Bio4j 0.9 the billion relationships are here!

Hi everyone!

So Bio4j 0.9 finally made its way out and it’s here bringing you more than 1 billion relationships. These are approximately its main numbers:

  • 1.216.993.547 relationships
  • 190.625.351 nodes
  • 584.436.429 properties

A lot of new features and improvements have been incorporated including the following, (I will go into more detail in later posts specifically dedicated to each of them)

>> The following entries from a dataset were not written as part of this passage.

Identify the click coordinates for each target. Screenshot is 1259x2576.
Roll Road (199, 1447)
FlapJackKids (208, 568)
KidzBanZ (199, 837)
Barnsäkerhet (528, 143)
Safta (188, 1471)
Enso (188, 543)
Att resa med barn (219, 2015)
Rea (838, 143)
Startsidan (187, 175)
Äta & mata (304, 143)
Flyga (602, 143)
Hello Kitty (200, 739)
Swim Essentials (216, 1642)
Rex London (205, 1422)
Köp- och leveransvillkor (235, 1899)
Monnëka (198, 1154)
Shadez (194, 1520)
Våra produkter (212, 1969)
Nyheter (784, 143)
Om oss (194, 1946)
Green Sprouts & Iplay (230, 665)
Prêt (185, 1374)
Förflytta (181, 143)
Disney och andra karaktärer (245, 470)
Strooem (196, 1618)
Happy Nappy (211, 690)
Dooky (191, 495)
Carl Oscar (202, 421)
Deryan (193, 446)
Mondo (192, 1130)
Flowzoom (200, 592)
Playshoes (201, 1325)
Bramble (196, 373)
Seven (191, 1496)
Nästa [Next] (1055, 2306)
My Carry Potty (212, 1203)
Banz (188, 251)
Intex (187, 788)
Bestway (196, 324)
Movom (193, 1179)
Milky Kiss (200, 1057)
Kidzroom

Refurbishing the domain model

We have introduced a new level of abstraction for the domain model by decoupling the inner database implementation from the relationships among entities themselves. An interface has been developed for each node and relationship present in the database, including methods to access both the properties of the entity it represents and utility methods that allow to easily navigate to the entities that will be linked to it. All this can be found under the package com.era7.bioinfo.bio4j.model

New Blueprints layer

Apart from the set of interfaces we’ve developed another layer for the domain model using Blueprints. This way we’re going one step further for making the domain model independent from the choice of database technology.

New Titan implementation

After the problems we had with the so called supernodes - which are quite common indeed, we decided to give a try to Titan Graph Database technology and see how it behaves in such situation. Both wrapper classes for each entity and importing programs have already been implemented. This new prototype needs however some testing but be sure you’ll be hearing more about this pretty soon! ;)

Bye bye reference node

We decided to finally stop using the reference node for indexing purposes (actually there’s no use for it anymore in Bio4j). I have to admit it, I never was a fan of it and it was about time to do it. So now auxiliary relationships such as, for instance, MainTaxonRel or MainDatasetRel have been replaced by a standard node index.

Bug fixes

This new release comes with many fixes including:

  1. EnzymeNode: The node type property was not stored in previous releases.
  2. DatasetNode: Name property was not properly indexed.
  3. OrganismNode: NCBI tax-id property was not stored in some scenarios.
  4. Redundant sequence conflict feature relationships have been fixed.
  5. Duplicated submissions fixed
  6. ProteinUnpublishedObservationCitation relationship was missing
  7. The following node types were not properly indexed by their type till now: BookNode, ArticleNode, OnlineArticleNode, SubmissionNode, PatentNode, PublisherNode, OnlineJournalNode, JournalNode

Java 7

Bio4j uses Java 7 now ;)

OK, so that’s all for now, I’ll be posting much more information about this new release soon.